African Economies Haunted by Oil-Backed Loans as Traders Call in Debts

Controversial deals that offered quick cash in exchange for future oil production are eating up government budgets.

Already reeling from years of civil war and corruption, South Sudan’s economy is being shaken again by plummeting petroleum prices, and a line of creditors demanding repayment for years of oil-backed loans that date back to the beginning of the country’s civil war.

South Sudan was one of a handful of African oil-producing nations to sign “prepayment agreements” with international commodity trading firms, which gave governments cash at the time in return for shipments of oil to be delivered later on.

“Such deals were an important source of financing for many oil-rich governments on the continent during a commodity boom that began around 2007,” said David Mihalyi, a senior economist at the Natural Resource Governance Institute.

When oil prices later fell, first in 2015 and 2016, then again this year, countries like Chad and the Republic of Congo needed more oil than they were able to deliver to repay the money they had borrowed.

When South Sudan took its first prepayments in 2013, oil topped $100 a barrel. Within a few years, prices had halved, effectively doubling the amount of oil needed to repay loans that had already been spent. Then, in April this year, oil plunged below $20 a barrel.

In the meantime, creditors have come calling.

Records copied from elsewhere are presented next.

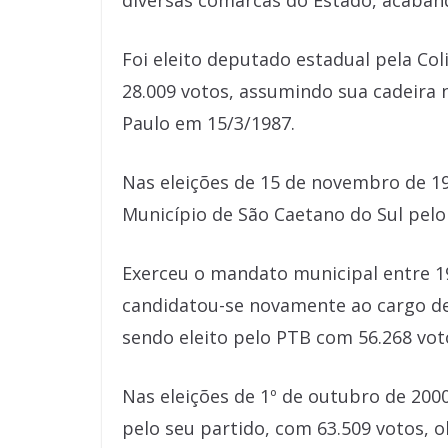
diversas comarcas do Estado, acaband
Foi eleito deputado estadual pela Col
28.009 votos, assumindo sua cadeira 
Paulo em 15/3/1987.
Nas eleições de 15 de novembro de 19
Município de São Caetano do Sul pelo 
Exerceu o mandato municipal entre 1
candidatou-se novamente ao cargo de 
sendo eleito pelo PTB com 56.268 vot
Nas eleições de 1º de outubro de 2000
pelo seu partido, com 63.509 votos, 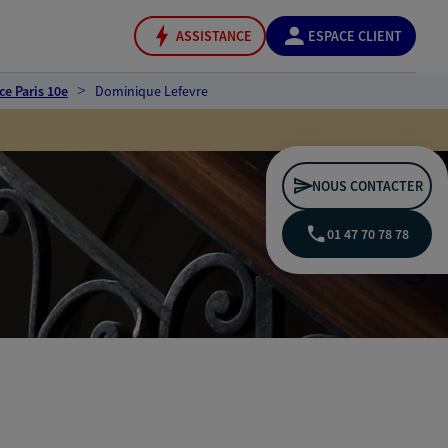
ASSISTANCE
ESPACE CLIENT
ce Paris 10e
Dominique Lefevre
NOUS CONTACTER
01 47 70 78 78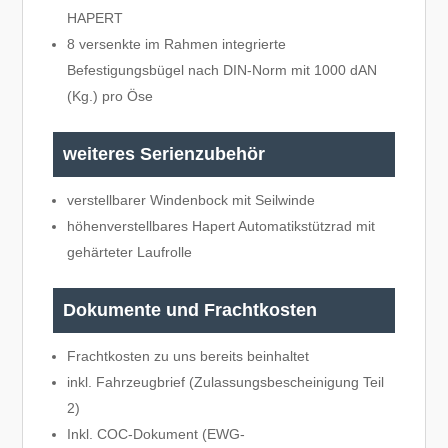
HAPERT
8 versenkte im Rahmen integrierte
Befestigungsbügel nach DIN-Norm mit 1000 dAN
(Kg.) pro Öse
weiteres Serienzubehör
verstellbarer Windenbock mit Seilwinde
höhenverstellbares Hapert Automatikstützrad mit
gehärteter Laufrolle
Dokumente und Frachtkosten
Frachtkosten zu uns bereits beinhaltet
inkl. Fahrzeugbrief (Zulassungsbescheinigung Teil
2)
Inkl. COC-Dokument (EWG-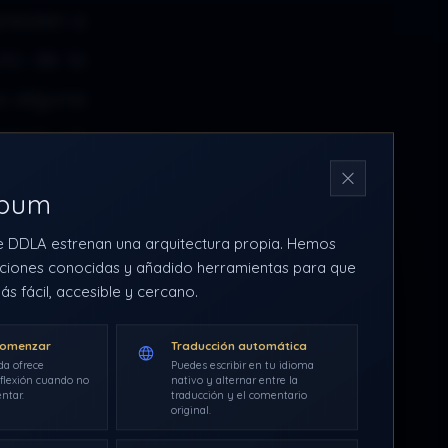
presten a
to de la
s alguna
evemos un
N
rbum
e aquí se
e DDLA estrenan una arquitectura propia. Hemos
tos para
ciones conocidas y añadido herramientas para que
general,
ás fácil, accesible y cercano.
s de que
comenzar
Traducción automática
da ofrece
Puedes escribir en tu idioma
flexión cuando no
nativo y alternar entre la
ntar.
traducción y el comentario
ha para
original.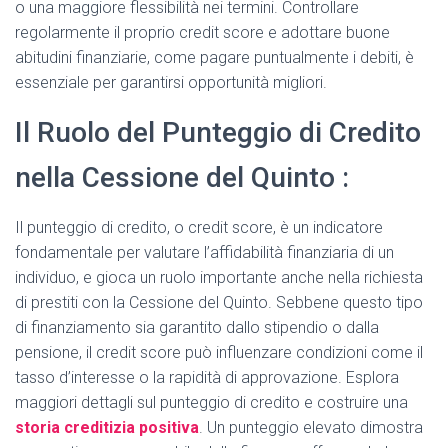
o una maggiore flessibilità nei termini. Controllare
regolarmente il proprio credit score e adottare buone
abitudini finanziarie, come pagare puntualmente i debiti, è
essenziale per garantirsi opportunità migliori.
Il Ruolo del Punteggio di Credito
nella Cessione del Quinto :
Il punteggio di credito, o credit score, è un indicatore
fondamentale per valutare l’affidabilità finanziaria di un
individuo, e gioca un ruolo importante anche nella richiesta
di prestiti con la Cessione del Quinto. Sebbene questo tipo
di finanziamento sia garantito dallo stipendio o dalla
pensione, il credit score può influenzare condizioni come il
tasso d’interesse o la rapidità di approvazione. Esplora
maggiori dettagli sul punteggio di credito e costruire una
storia creditizia positiva
. Un punteggio elevato dimostra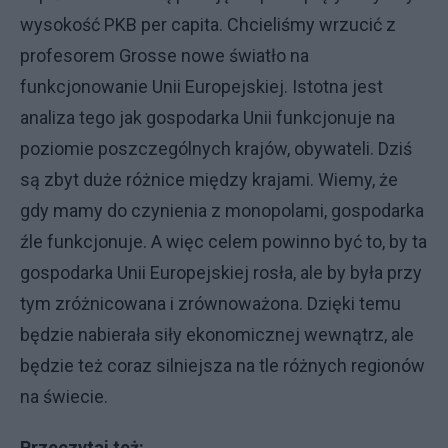
wysokość PKB per capita. Chcieliśmy wrzucić z
profesorem Grosse nowe światło na
funkcjonowanie Unii Europejskiej. Istotna jest
analiza tego jak gospodarka Unii funkcjonuje na
poziomie poszczególnych krajów, obywateli. Dziś
są zbyt duże różnice między krajami. Wiemy, że
gdy mamy do czynienia z monopolami, gospodarka
źle funkcjonuje. A więc celem powinno być to, by ta
gospodarka Unii Europejskiej rosła, ale by była przy
tym zróżnicowana i zrównoważona. Dzięki temu
będzie nabierała siły ekonomicznej wewnątrz, ale
będzie też coraz silniejsza na tle różnych regionów
na świecie.
Przeczytaj też: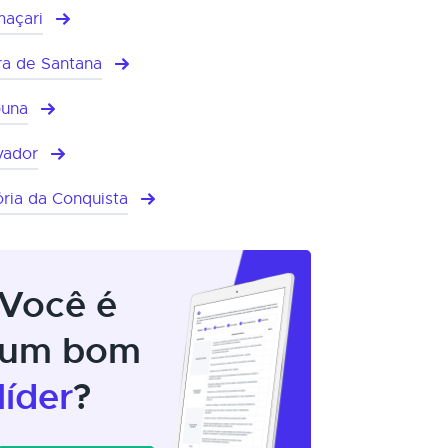
açari
ra de Santana
buna
vador
ória da Conquista
Você é
um bom
líder
?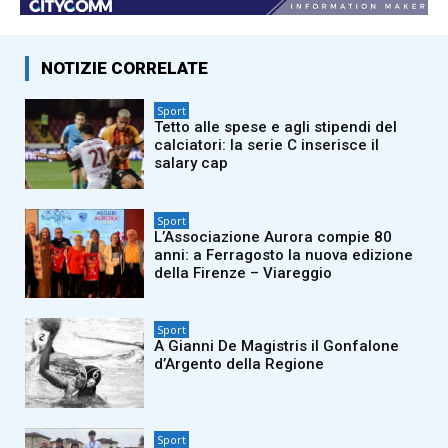
NOTIZIE CORRELATE
Sport
Tetto alle spese e agli stipendi del
calciatori: la serie C inserisce il
salary cap
Sport
L’Associazione Aurora compie 80
anni: a Ferragosto la nuova edizione
della Firenze – Viareggio
Sport
A Gianni De Magistris il Gonfalone
d’Argento della Regione
Sport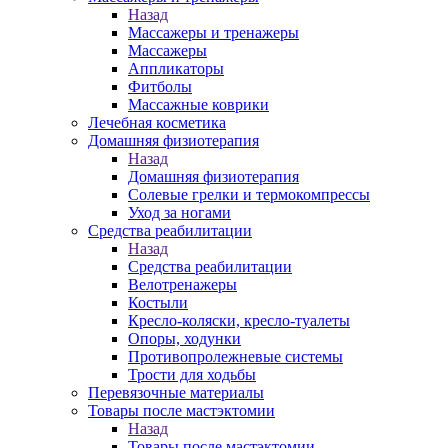
Назад
Массажеры и тренажеры
Массажеры
Аппликаторы
Фитболы
Массажные коврики
Лечебная косметика
Домашняя физиотерапия
Назад
Домашняя физиотерапия
Солевые грелки и термокомпрессы
Уход за ногами
Средства реабилитации
Назад
Средства реабилитации
Велотренажеры
Костыли
Кресло-коляски, кресло-туалеты
Опоры, ходунки
Противопролежневые системы
Трости для ходьбы
Перевязочные материалы
Товары после мастэктомии
Назад
Товары после мастэктомии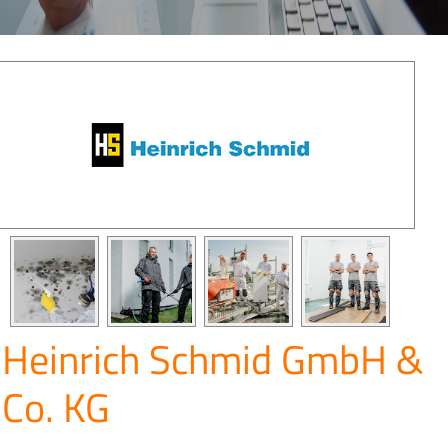
Heinrich Schmid GmbH &
Co. KG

Britain’s High Court in June ordered South Sudan to pay commodity trading giant Trafigura $9.7 million within 30 days. Court documents show the government had already paid an additional $36 million towards the debt earlier this year, following legal action after South Sudan failed to deliver six cargoes on time between May 2018 and March 2019.

South Sudan had instead allocated the shipments to other creditors, according to an oil ministry report that has not previously been made public.

As oil prices have fallen, repayments on oil-backed loans are exacerbating an economic crisis in a country that depends on oil for 85 percent of its national budget.